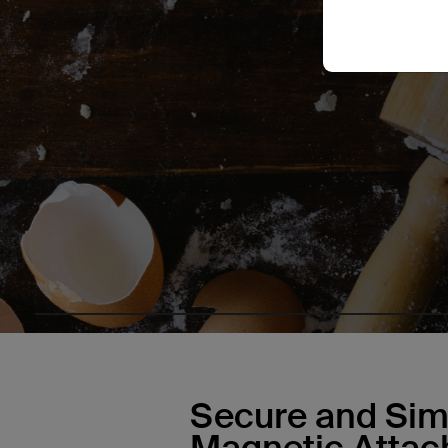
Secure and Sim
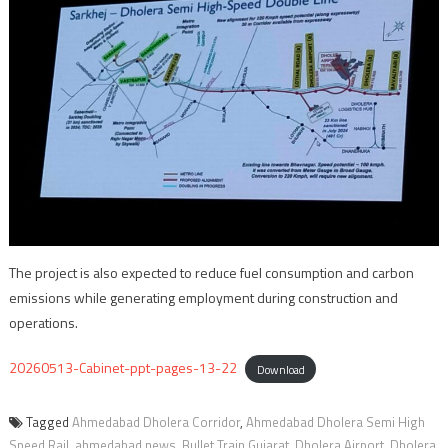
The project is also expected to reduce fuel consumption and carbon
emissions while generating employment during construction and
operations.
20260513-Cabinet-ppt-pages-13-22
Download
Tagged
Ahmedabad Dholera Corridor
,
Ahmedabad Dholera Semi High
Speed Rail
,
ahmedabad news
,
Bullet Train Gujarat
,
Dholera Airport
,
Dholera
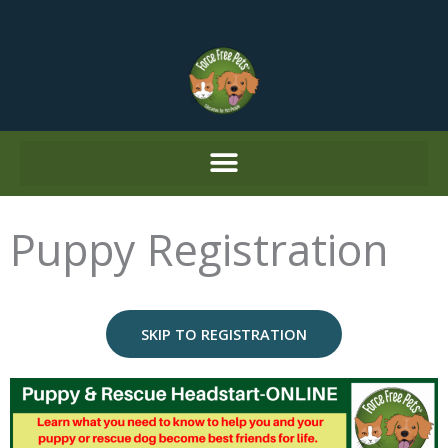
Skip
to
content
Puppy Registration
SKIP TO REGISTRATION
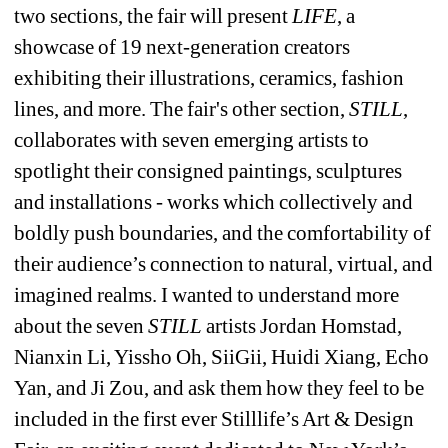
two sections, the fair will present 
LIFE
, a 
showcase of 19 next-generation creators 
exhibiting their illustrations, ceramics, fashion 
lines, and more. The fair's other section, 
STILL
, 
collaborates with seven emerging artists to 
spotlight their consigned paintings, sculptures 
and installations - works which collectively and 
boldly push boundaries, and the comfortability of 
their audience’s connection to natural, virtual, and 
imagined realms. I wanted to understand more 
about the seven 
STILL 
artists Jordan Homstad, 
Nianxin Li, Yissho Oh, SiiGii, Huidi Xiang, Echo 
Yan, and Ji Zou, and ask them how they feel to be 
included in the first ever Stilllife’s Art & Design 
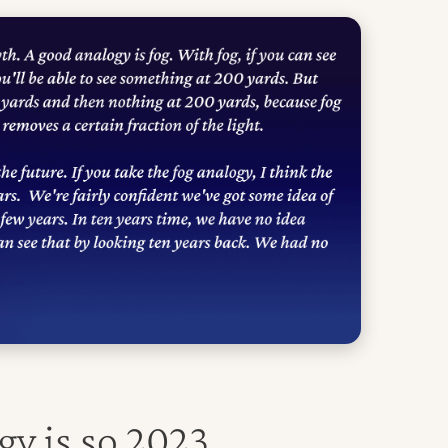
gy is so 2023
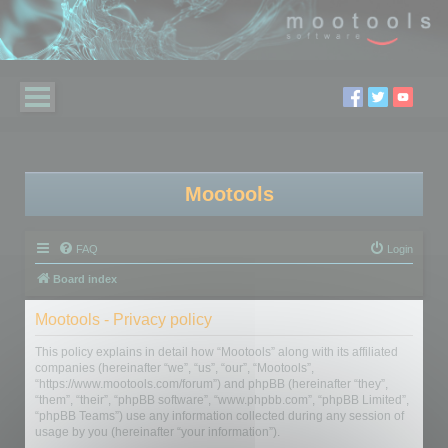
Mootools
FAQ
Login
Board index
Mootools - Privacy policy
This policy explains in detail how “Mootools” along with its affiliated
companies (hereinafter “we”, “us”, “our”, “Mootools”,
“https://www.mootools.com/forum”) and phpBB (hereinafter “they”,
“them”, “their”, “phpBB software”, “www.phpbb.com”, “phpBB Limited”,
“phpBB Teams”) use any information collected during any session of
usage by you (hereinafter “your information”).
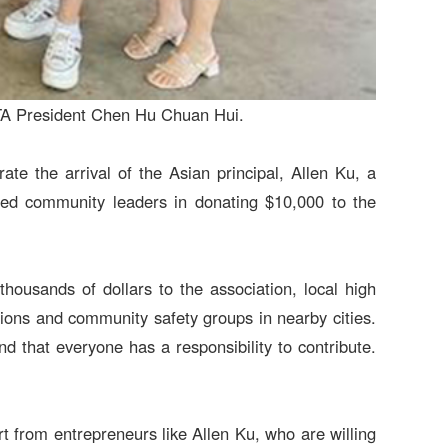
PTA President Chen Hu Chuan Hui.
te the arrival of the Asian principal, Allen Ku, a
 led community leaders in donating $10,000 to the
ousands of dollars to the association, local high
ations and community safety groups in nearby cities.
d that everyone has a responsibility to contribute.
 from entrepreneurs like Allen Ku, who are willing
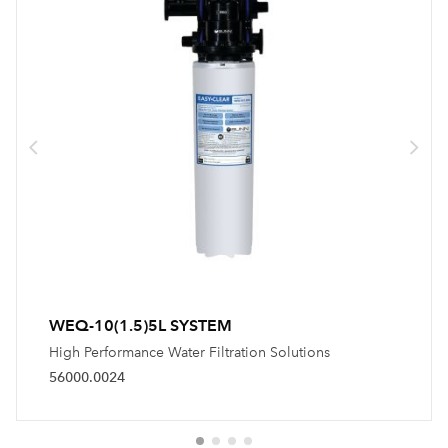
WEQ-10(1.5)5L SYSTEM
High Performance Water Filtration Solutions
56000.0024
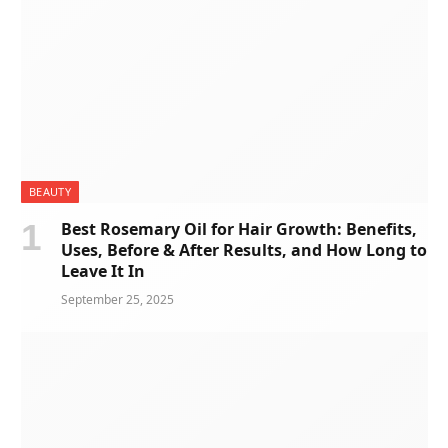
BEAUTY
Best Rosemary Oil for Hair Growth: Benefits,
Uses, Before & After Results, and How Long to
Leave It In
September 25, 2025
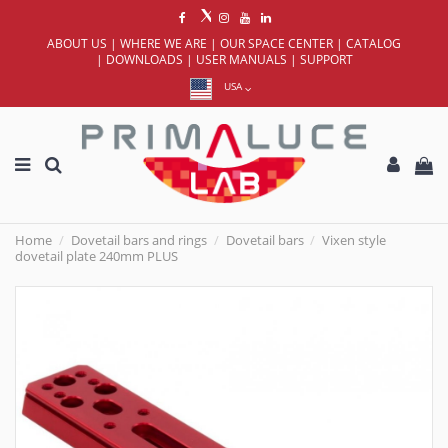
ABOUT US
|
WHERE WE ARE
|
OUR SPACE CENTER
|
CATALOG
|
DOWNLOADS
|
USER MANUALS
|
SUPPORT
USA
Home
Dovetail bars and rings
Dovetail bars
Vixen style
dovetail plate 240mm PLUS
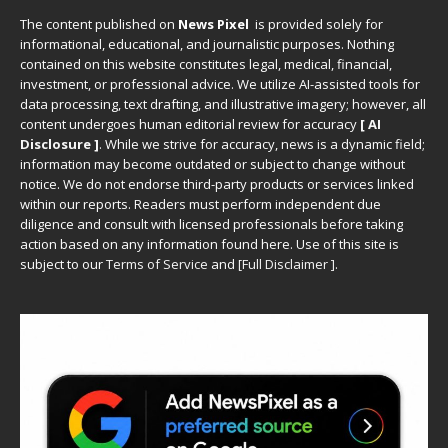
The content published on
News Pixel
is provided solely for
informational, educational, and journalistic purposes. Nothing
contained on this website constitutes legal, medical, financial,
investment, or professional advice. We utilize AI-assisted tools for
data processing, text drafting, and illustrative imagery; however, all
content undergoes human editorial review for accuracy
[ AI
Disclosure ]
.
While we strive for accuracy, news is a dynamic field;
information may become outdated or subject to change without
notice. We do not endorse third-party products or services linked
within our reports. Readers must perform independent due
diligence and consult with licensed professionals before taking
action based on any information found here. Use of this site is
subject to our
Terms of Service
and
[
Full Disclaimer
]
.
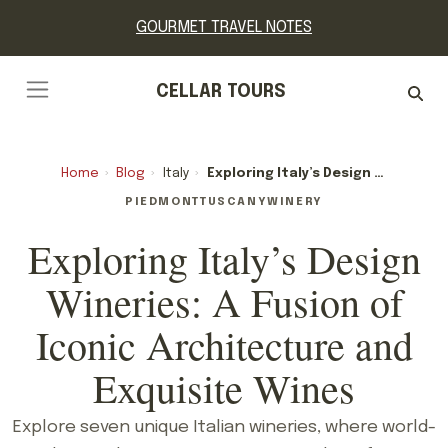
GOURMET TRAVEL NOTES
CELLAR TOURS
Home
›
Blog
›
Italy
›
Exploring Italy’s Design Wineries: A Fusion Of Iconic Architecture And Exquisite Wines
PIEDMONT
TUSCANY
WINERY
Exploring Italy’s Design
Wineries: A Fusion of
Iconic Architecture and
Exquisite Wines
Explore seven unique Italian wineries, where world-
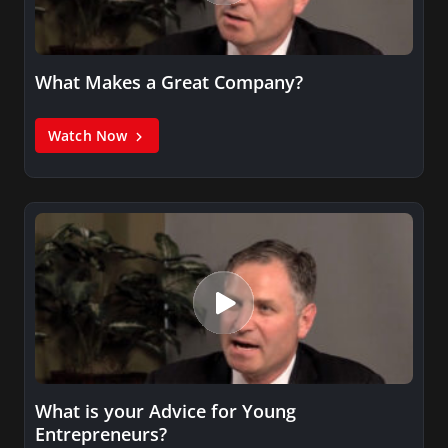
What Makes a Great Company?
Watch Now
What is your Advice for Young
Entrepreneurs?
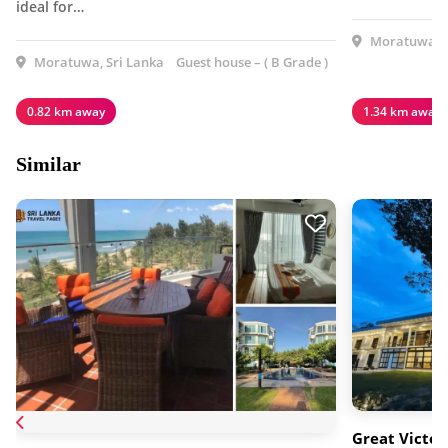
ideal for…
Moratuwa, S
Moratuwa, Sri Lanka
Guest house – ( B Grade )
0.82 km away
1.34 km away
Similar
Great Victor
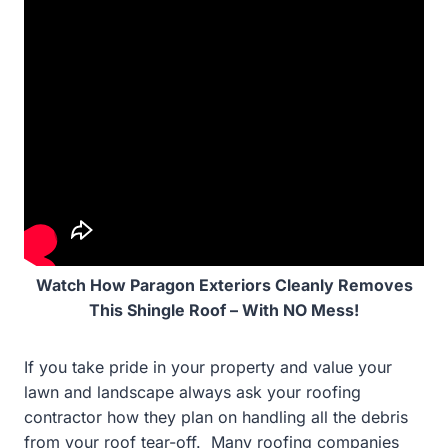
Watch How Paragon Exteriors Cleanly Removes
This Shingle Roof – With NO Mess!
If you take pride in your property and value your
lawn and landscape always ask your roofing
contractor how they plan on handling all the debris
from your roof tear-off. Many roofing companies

...

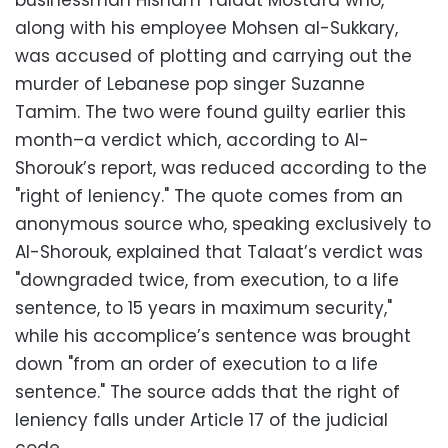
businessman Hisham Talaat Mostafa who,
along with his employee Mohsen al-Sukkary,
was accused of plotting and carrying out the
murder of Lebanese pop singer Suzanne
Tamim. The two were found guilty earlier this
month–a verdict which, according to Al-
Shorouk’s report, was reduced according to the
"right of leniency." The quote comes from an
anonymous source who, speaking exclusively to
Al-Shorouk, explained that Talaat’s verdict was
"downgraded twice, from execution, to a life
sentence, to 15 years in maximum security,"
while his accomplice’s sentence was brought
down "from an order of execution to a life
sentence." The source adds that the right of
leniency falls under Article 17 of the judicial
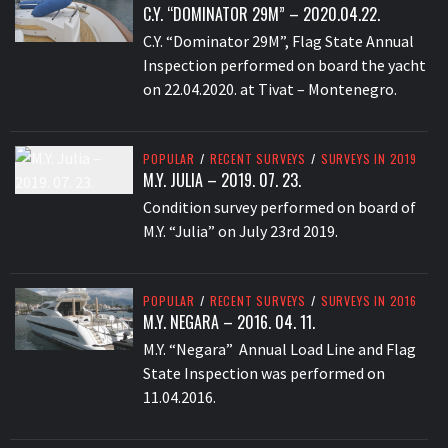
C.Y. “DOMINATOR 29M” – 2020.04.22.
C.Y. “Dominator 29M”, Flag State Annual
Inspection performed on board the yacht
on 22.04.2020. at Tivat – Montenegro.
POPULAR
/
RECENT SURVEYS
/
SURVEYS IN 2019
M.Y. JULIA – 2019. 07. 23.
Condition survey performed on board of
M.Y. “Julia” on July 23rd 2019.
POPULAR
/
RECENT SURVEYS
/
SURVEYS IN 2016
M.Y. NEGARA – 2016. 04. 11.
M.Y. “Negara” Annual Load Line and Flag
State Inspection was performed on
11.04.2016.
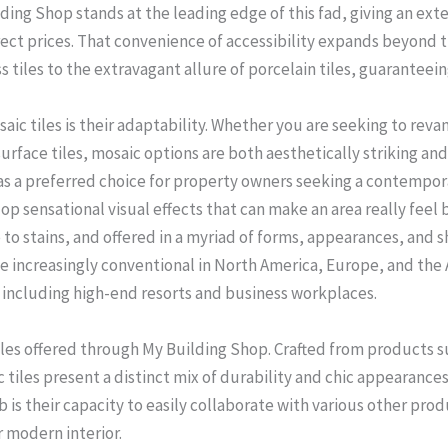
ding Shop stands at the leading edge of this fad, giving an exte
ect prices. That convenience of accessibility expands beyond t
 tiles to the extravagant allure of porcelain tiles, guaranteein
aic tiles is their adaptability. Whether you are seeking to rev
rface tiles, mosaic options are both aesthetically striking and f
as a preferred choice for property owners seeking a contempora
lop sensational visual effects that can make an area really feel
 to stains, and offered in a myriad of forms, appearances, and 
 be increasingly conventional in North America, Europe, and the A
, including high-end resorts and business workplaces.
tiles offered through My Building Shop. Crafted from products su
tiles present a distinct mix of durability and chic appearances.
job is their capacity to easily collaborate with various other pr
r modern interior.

▶ [Work task] Would you transcribe the lines above exactly, going from the line bearing "subject to our" through the line bearing "from your roof", and drop the pictures from the copy?

▶ [Exercise answer]
subject to our
Terms of Service
and
[
Full Disclaimer
]
.
GOURMET TRAVEL NOTES
CELLAR TOURS
Home
›
Blog
›
Italy
›
Exploring Italy’s Design Wineries: A Fusion Of Iconic Architecture And Exquisite Wines
PIEDMONT
TUSCANY
WINERY
Exploring Italy’s Design
Wineries: A Fusion of
Iconic Architecture and
Exquisite Wines
Explore seven unique Italian wineries, where world-
What Makes a Great Company?
Watch Now
What is your Advice for Young
Entrepreneurs?
ideal for…
Moratuwa, S
Moratuwa, Sri Lanka
Guest house – ( B Grade )
0.82 km away
1.34 km away
Similar
Great Victor
Watch How Paragon Exteriors Cleanly Removes
This Shingle Roof – With NO Mess!
If you take pride in your property and value your
lawn and landscape always ask your roofing
contractor how they plan on handling all the debris
from your roof tear-off. Many roofing companies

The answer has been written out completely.